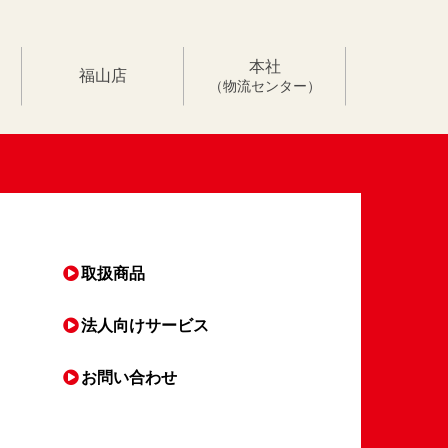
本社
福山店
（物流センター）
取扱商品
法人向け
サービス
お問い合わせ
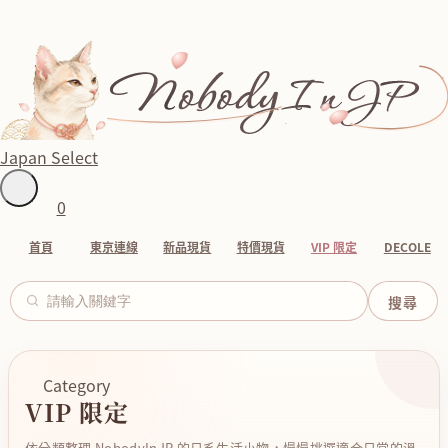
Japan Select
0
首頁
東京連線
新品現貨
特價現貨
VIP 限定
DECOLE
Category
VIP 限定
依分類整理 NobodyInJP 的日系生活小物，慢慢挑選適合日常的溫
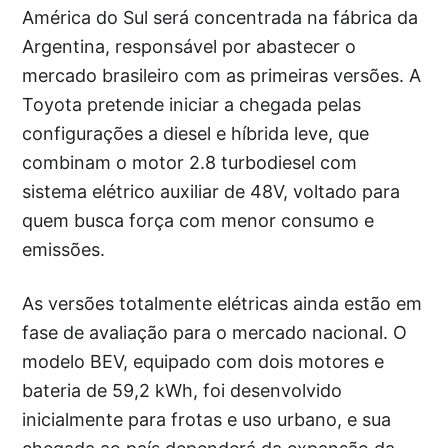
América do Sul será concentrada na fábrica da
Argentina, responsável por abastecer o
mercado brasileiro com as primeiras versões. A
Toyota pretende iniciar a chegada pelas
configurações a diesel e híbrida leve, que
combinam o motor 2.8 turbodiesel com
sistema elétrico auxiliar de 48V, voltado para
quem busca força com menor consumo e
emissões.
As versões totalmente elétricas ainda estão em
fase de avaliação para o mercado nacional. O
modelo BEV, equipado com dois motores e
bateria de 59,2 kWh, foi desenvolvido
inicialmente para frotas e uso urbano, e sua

____

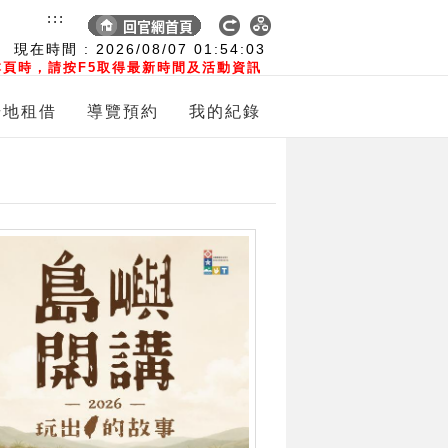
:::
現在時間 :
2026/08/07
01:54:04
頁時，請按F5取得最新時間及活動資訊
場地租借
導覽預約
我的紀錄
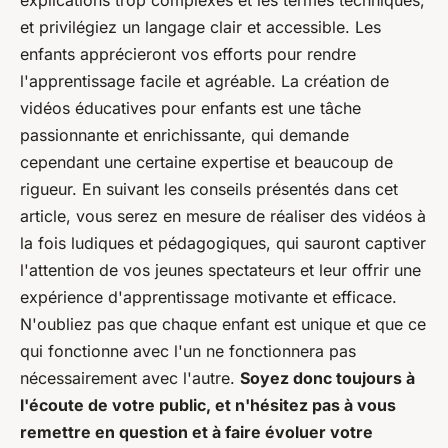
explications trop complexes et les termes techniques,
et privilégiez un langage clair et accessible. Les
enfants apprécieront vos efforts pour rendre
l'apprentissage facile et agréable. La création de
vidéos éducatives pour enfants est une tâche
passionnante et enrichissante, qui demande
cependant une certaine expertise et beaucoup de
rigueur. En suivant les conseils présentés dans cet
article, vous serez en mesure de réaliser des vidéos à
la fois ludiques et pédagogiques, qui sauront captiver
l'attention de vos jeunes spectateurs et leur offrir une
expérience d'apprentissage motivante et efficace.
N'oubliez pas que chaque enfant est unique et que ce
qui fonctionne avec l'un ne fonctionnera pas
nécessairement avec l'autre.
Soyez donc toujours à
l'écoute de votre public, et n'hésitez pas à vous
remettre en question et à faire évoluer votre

____

- **WORK ORDER**: From the material above, retype precisely the lines between the line holding "qui fonctionne avec l'un ne fonctionnera pas" and the line holding "remettre en question et à faire évoluer votre", inclusive, and nothing beyond them.

- **FINISHED EXERCISE**:
qui fonctionne avec l'un ne fonctionnera pas
nécessairement avec l'autre.
Soyez donc toujours à
l'écoute de votre public, et n'hésitez pas à vous
remettre en question et à faire évoluer votre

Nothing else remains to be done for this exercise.